# SAC - BAR - then on to LAS by bus



## Robin Wright (Feb 15, 2016)

I am considering travelling to LAS from SAC using the inland route rather than to coastal. SAC to BAR via BFD looks feasible although it does involve a couple of legs by bus. One of the transfers is only 6 minutes (at BFD) which seems ridiculously tight! Could someone please advise me if this is comfortably possible? If I don't make it are there later regular buses I could get on using the Amtrak ticket?

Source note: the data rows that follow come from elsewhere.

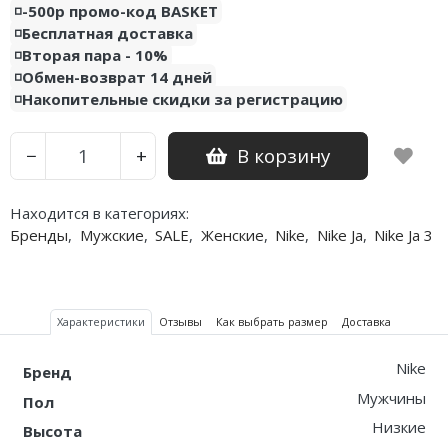
◽️-500р промо-код BASKET
◽️Бесплатная доставка
Nike PG
◽️Вторая пара - 10%
◽️Обмен-возврат 14 дней
Nike Kobe
◽️Накопительные скидки за регистрацию
Nike Uptempo
В корзину
−
+
Nike Foamposite
Находится в категориях:
Бренды
,
Мужские
,
SALE
,
Женские
,
Nike
,
Nike Ja
,
Nike Ja 3
Характеристики
Отзывы
Как выбрать размер
Доставка
Nike
Бренд
Мужчины
Пол
Низкие
Высота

Also is this route scenic/interesting?

Any help would be appreciated.

(Should anyone who saw my previous post on SAC - LAS be wondering - I am exploring another route as the journey via LAX involves an overnight stay which I would prefer not to make).


----------



## tp49 (Feb 15, 2016)

I don't know where you're getting the option to transfer buses in Barstow (BAR) but when I look at Amtrak's website you take a bus from Sacramento to Stockton, then the train from Stockton to Bakersfield, then a bus to Las Vegas (with a rest stop in Barstow.) Six minutes will be fine for the transfer in Bakersfield as the buses practically pull up to the platform. Additionally, as the bus to Las Vegas is a dedicated Amtrak Thruway connection the bus won't leave until all of the passengers are on and if the train is late into Bakersfield the bus will wait for the train. You'll be just fine.

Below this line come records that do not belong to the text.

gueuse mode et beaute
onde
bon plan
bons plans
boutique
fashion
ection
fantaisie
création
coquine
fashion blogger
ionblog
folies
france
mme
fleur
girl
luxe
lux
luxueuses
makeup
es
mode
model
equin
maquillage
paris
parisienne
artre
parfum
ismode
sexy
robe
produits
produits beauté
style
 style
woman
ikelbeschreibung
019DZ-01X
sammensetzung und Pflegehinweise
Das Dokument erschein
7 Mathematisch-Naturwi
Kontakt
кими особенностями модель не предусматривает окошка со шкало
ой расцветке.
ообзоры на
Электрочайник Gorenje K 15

As for scenic/interesting...the bus runs through the desert which might be interesting to someone from the UK where things are fairly green. The only thing I can assure you about the scenery is that it won't be green. Enjoy Las Vegas.


----------



## caravanman (Feb 15, 2016)

Hi,

If you put in SAC as the start, and LVS as the destination, you should find the correct connections, as tp49 above mentions.

I have taken this trip several times, and very much enjoy the train and bus ride, the desert scenery is worth seeing.

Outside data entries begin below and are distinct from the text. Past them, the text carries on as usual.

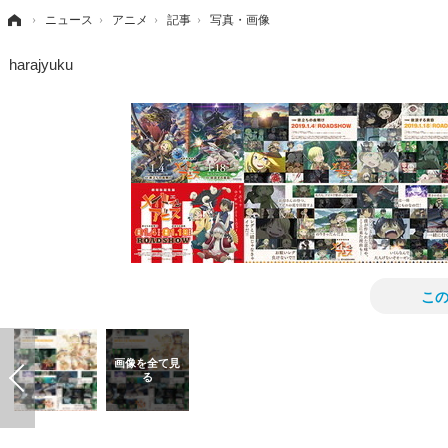
›
ニュース
›
アニメ
›
記事
›
写真・画像
harajyuku
こ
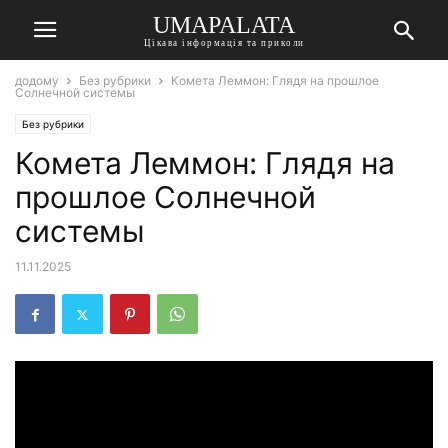
UMAPALATA
Цікава інформація та приколи
додому
Без рубрики
Комета Леммон: Глядя на прошлое
Солнечной системы
Без рубрики
Комета Леммон: Глядя на
прошлое Солнечной
системы
11.11.2025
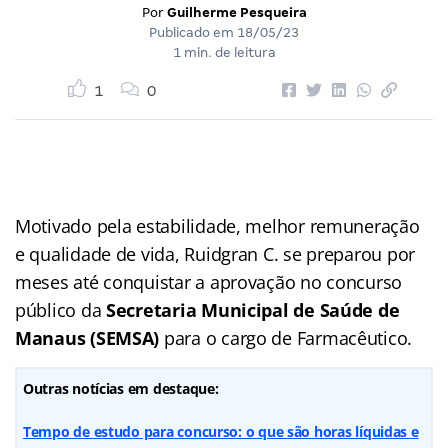
Por
Guilherme Pesqueira
Publicado em
18/05/23
1 min. de leitura
1
0
Motivado pela estabilidade, melhor remuneração
e qualidade de vida, Ruidgran C. se preparou por
meses até conquistar a aprovação no concurso
público da
Secretaria Municipal de Saúde de
Manaus (SEMSA)
para o cargo de Farmacêutico.
Outras notícias em destaque:
Tempo de estudo para concurso: o que são horas líquidas e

As stated, the bus connection from SAC and the one at Bakersfield is a dedicated Amtrak bus, and they will ensure all passengers for Las Vegas (LVS) are aboard.

There is a meal stop at Barstow, around 30 minutes where you can get the usual fast food, burgers, etc, etc.

Please feel free to ask if you require any more assistance.

Ed


----------



## Guest (Feb 16, 2016)

Thank you tp49 and caravanman for that information. That answers all my questions and is very reassuring too. It isn't what I originally planned and I won't see the ocean but I'll just have to save that for another visit. Really appreciate your help. Robin


----------